(Stored dataset items)

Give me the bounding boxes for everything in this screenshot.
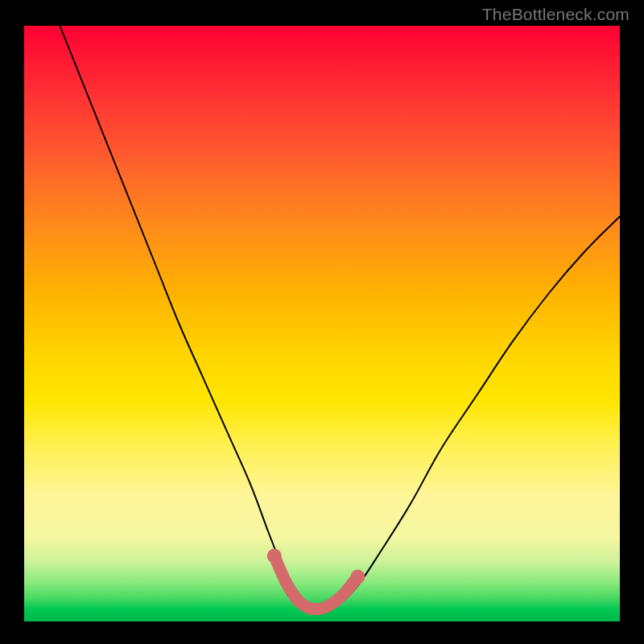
bottleneck-curve	[60, 26, 620, 610]
optimal-zone-highlight	[275, 556, 358, 609]
watermark-text: TheBottleneck.com	[482, 5, 630, 24]
chart-frame: TheBottleneck.com	[0, 0, 644, 644]
chart-svg	[24, 26, 620, 621]
highlight-end-dot	[350, 570, 365, 584]
plot-area	[24, 26, 620, 621]
highlight-end-dot	[267, 549, 282, 564]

■ TASK INSTRUCTIONS
Return every entry above exactly. Pictures stay out.

■ WRITTEN SOLUTION
Give me the bounding boxes for everything in this screenshot.
bottleneck-curve	[60, 26, 620, 610]
optimal-zone-highlight	[275, 556, 358, 609]
watermark-text: TheBottleneck.com	[482, 5, 630, 24]
chart-frame: TheBottleneck.com	[0, 0, 644, 644]
chart-svg	[24, 26, 620, 621]
highlight-end-dot	[350, 570, 365, 584]
plot-area	[24, 26, 620, 621]
highlight-end-dot	[267, 549, 282, 564]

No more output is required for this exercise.